No one is suggesting Uber should not be allowed to dispatch cars in Toronto; we maintain simply that Uber should follow all the same rules for accountability and public safety that all the other dispatch companies follow.

When Schafer writes “Uber welcomes the opportunity to be regulated and follow the rules proposed by MLS,” he overlooks completely the fact that this regulatory framework already exists, and Uber wants nothing to do with it. Why does anyone suppose Uber would follow this proposed new set of rules designed just for them? Ignoring local regulation is an entrenched part of Uber’s business model all around the globe.

Should Uber next decide to get into providing cheaper bus service on TTC routes, or running cut-rate, discount, uninspected Uber restaurants and bars, will Toronto bend over backwards once again to re-write the rules for Uber?

London’s Guardian newspaper interestingly identifies Uber’s motivation in interfering with city governance:

“A more apt understanding of Uber’s ambitions is that the company wants to be involved in city governance – fashioning the new administrative capacities of urban environments. Rather than follow government rules, like any other utility, Uber wants a visible hand in creating urban policy, determining how cities develop and grow, eventually making the city itself a platform for the proliferation of ‘smart,’ data-based systems.
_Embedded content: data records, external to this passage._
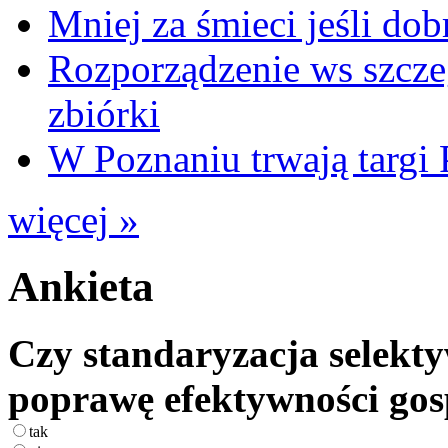
Mniej za śmieci jeśli dob
Rozporządzenie ws szcze
zbiórki
W Poznaniu trwają ta
więcej »
Ankieta
Czy standaryzacja selekty
poprawę efektywności go
tak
“While Uber is currently fighting for deregulation, it is misleading to understand this as simply attempting to remove legal barriers to market forces. Rather, it is a process of disrupting political power. And Uber has already established itself as a power player.”

The taxi industry calls upon Toronto politicians to demonstrate political will in enforcing its own existing laws fairly and consistently for everyone. Do not reward Uber’s aggressive stance on flouting the law by writing Uber a law of its own.


This Op Ed was submitted to the National Post in response to Chris Schafer's fiction piece, published September 17th.The Post printed our response.